There’s a little bit of Jesus in Dionysos, the Greek god of wine, madness, revelry, and theater. He is the child of a human woman and a god. He takes on a mortal form to interact with human beings. Anyone fond of Greek tragedy or mythology is getting their righteous email pants on in response to me writing this, but I’m just trying to point out—to those who notice the similarities—that dying and rising gods are fairly common throughout world religions. And the plays of the Greeks were not only theater. They were also religious rites.

Upon entering Shaking the Tree’s large warehouse, it’s hard to look away from the striking figure sitting on stage whose hair is braided into the shape of faun horns, whose neck shines with iridescent bird feathers, and whose long green gown spills out for yards with flowering fabric.

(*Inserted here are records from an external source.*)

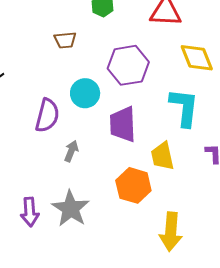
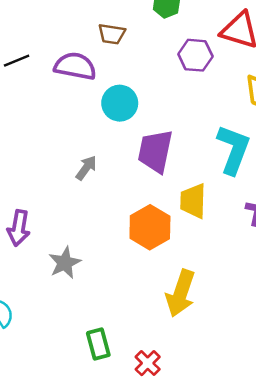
purple hexagon: (128, 65) -> (195, 55), moved, size x0.7
purple semicircle: (47, 116) -> (75, 66), moved, turned -108
gray star: (71, 209) -> (65, 263), moved, size x0.7

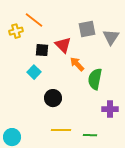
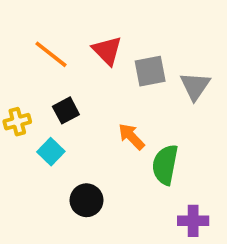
yellow cross: (16, 31) -> (17, 122), moved
red triangle: (63, 45) -> (107, 51), moved
black square: (42, 50) -> (66, 110), turned -32

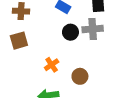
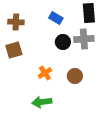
brown circle: (80, 76) -> (75, 76), moved

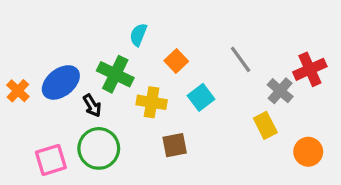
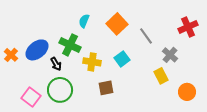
orange square: (176, 61) -> (117, 24), moved, size x1.5
red cross: (310, 69) -> (188, 27), moved
pink square: (51, 160) -> (31, 97), turned -36

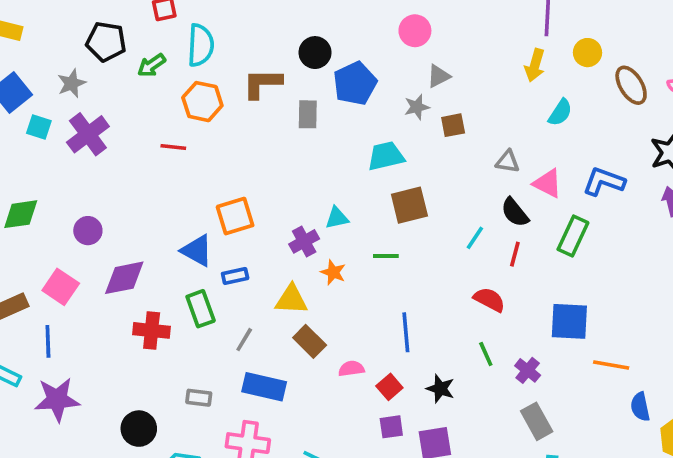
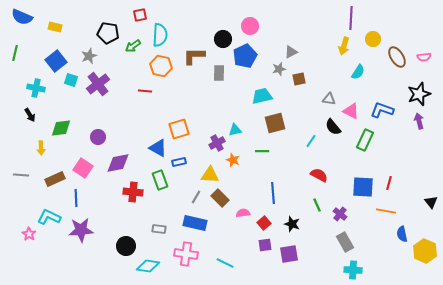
pink circle: (415, 31) -> (250, 26), moved
red line: (515, 254) -> (389, 183), moved
gray line: (244, 340) -> (196, 197), moved

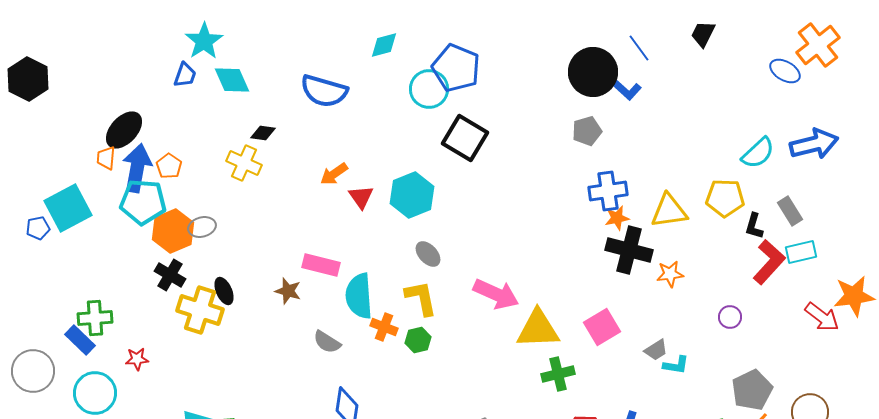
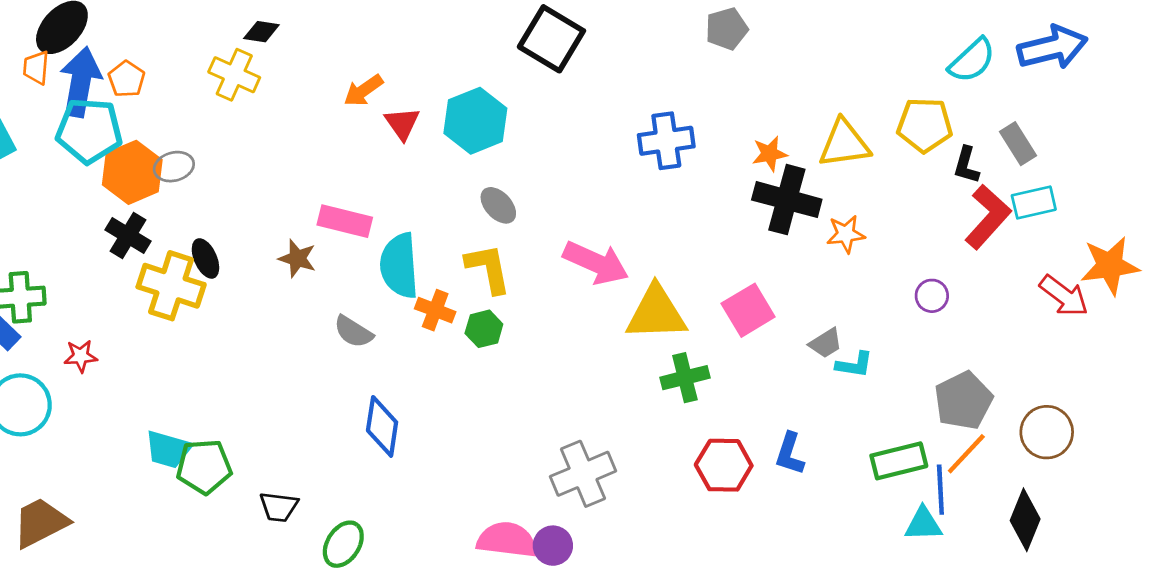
blue cross: (608, 191) -> (666, 141), moved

At the risk of ruining a mystery, this is Dionysos (Aries Osiris). He sits motionless until the play commences, at which time he stands to shocking, god-like height, introduces himself as the son of Zeus, and explains that his godliness has been challenged by the royalty of Thebes—his own aunt Agave (Kelly Godell) and cousin, the current king, Pentheus (Zak Westfall). Dionysos has returned to punish his family for their lack of belief, a variation on many recurring themes in Greek tragedies where family members eat, marry, and murder each other.

Osiris has a strong handle on playing a god, and their performance is both that of a grand master of ceremonies and an icy observer. Westfall and his character’s guard (Caleb Sohigian) manage to play comedy in opposition to Osiris’ majesty, and for that they deserve high praise.

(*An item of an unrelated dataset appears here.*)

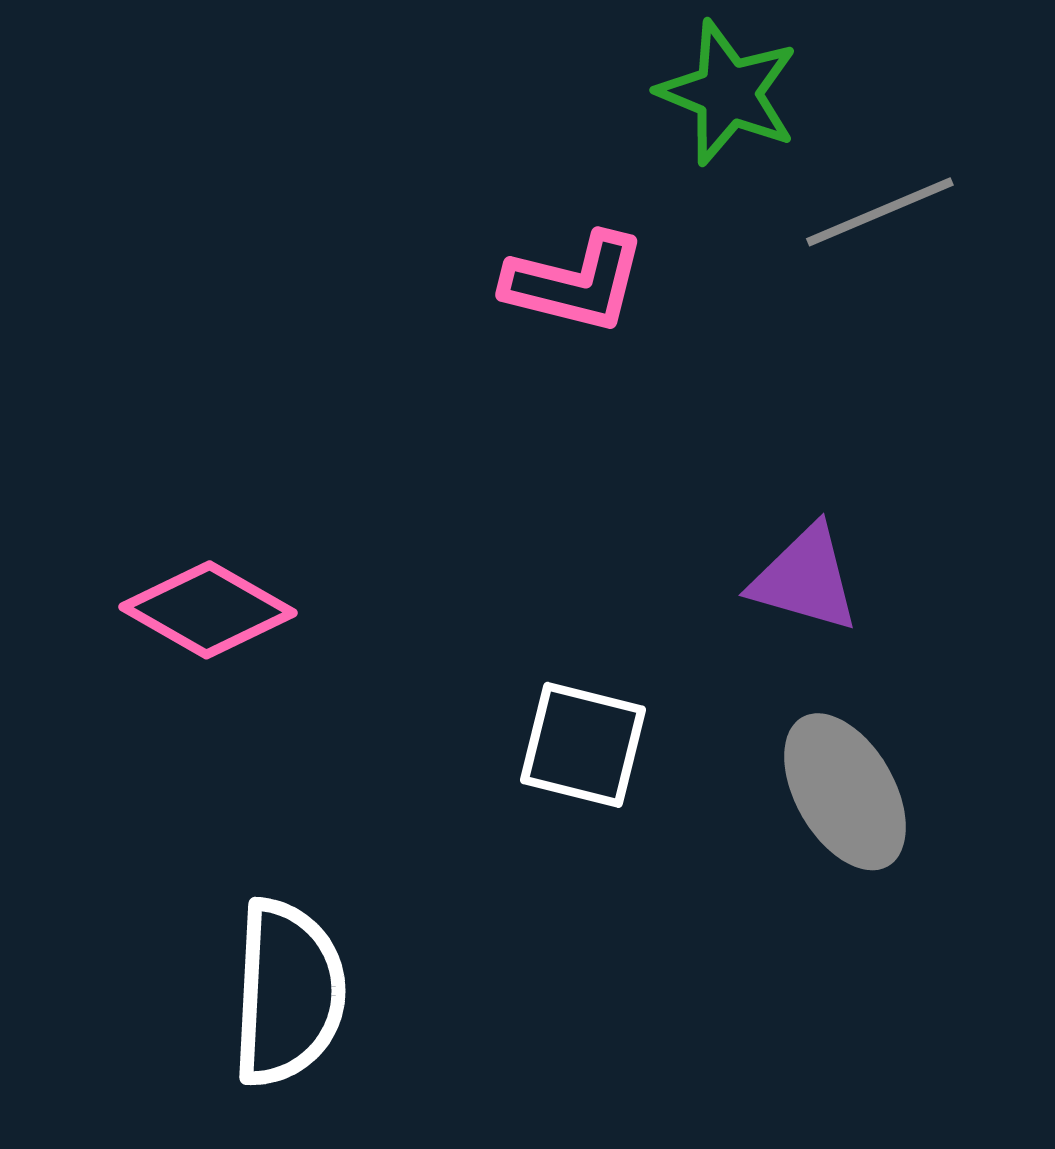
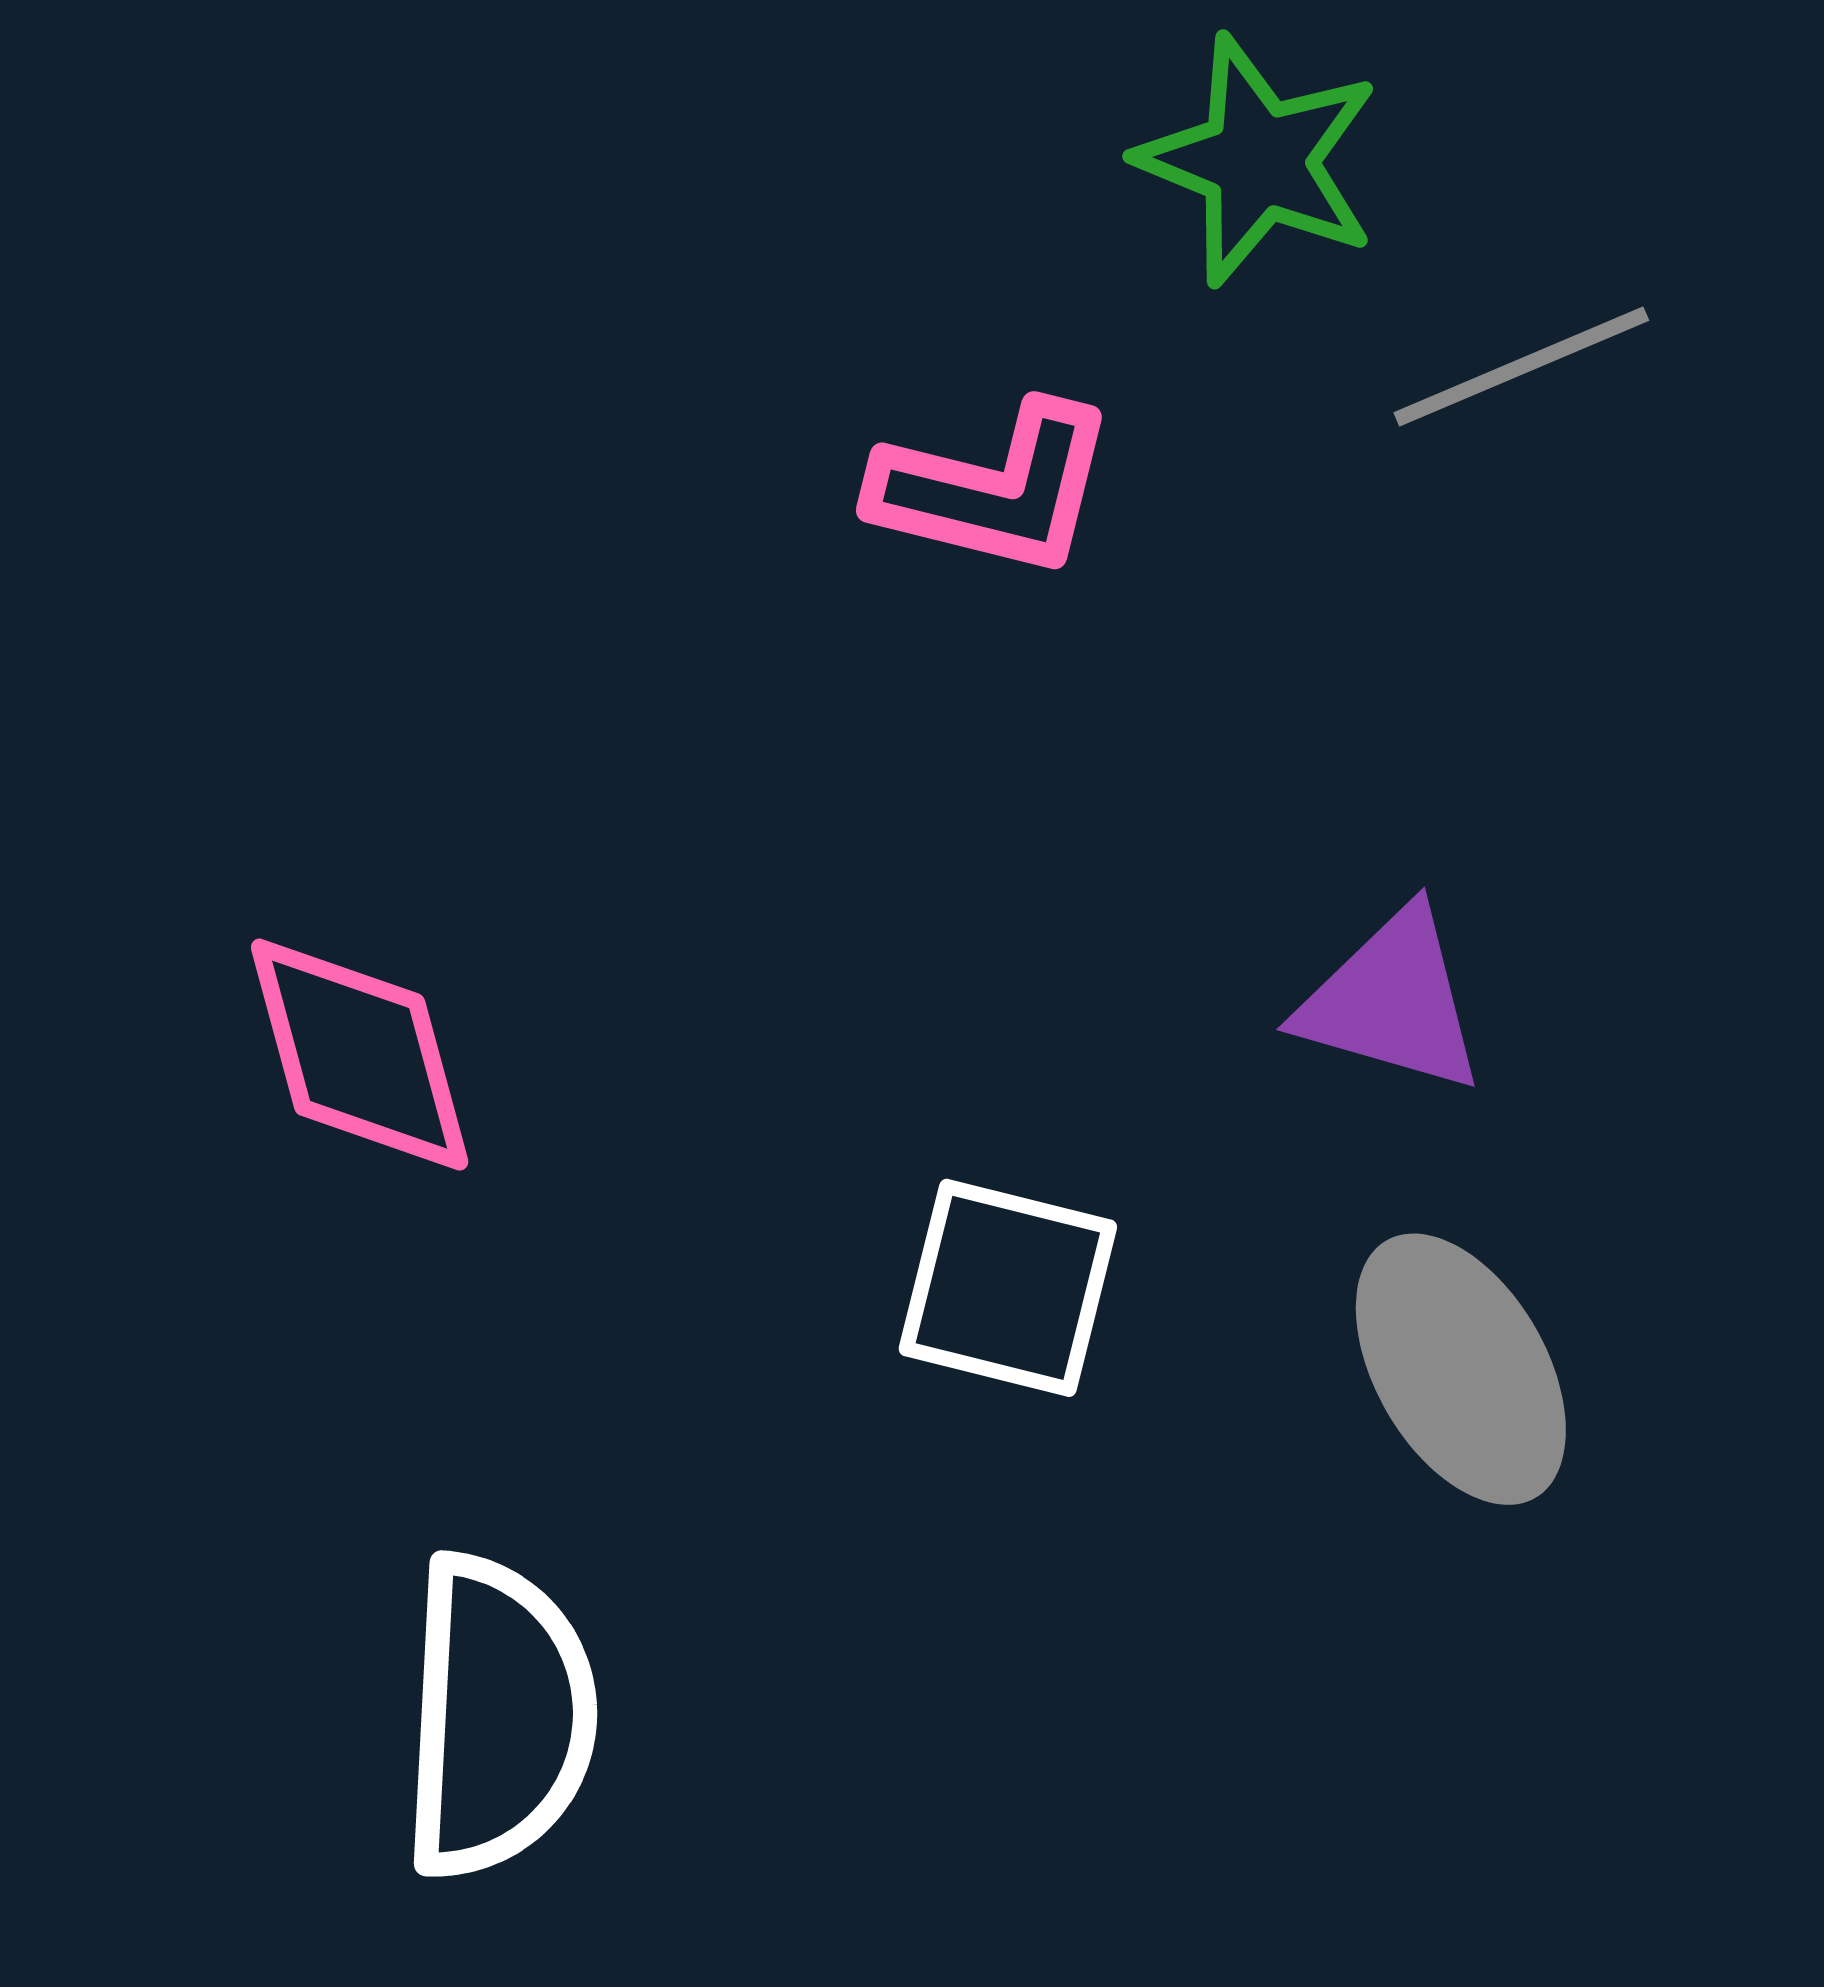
pink diamond: (208, 610) -> (360, 1055), turned 45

A truly difficult aspect of adapting a Greek play is that something needs to be done with the chorus—who are like an editor’s note of five to 20 people shouting background info the audience might want to know. What Shaking the Tree has done with this Greek chorus of Dionysos’ followers, the Bakkhai, is another major reason to see the show. They speak in intricate pairings, sometimes twos, sometimes threes. The pairings shift as much as the play implies that they do (sexually) with each other. They are the capricious, gender-non-conforming followers of the god of inebriation and theater, after all. They will eyefuck you, if you invite it.

Within the group are stars. Not everyone in the chorus is suited for the songs that resemble spirituals, but during more classic choral moments, the singing fared better. I wasn’t expecting much from Godell at the beginning—her high, small voice felt lost among the power of members like Tamera Lyn and Gerrin Delane Mitchell—but when Agave is spurred to fury, Godell’s rage shot through the audience like a shock. And when Bakkhai reached its climax, the chorus mesmerized all with an illustrative dance that made me wonder if they are all more dancers that sing, than singers that dance.

Behind every Greek tragedy is so much story that new audiences can feel very confused. In many ways, reading comics—with all the retroactive history rewrites, changing character names, and multiple versions of the same story—best prepared me for Greek tragedies. In Bakkhai, there’s no attempt made to explain that Bromios is another name for Dionysos, and I was way too afraid of the chorus to pull out my phone. So I can’t promise that everything about Bakkhai will make sense, but Shaking the Tree puts on a hell of an interpretation—all colors, beautiful occultish folk art, and age-old human drama.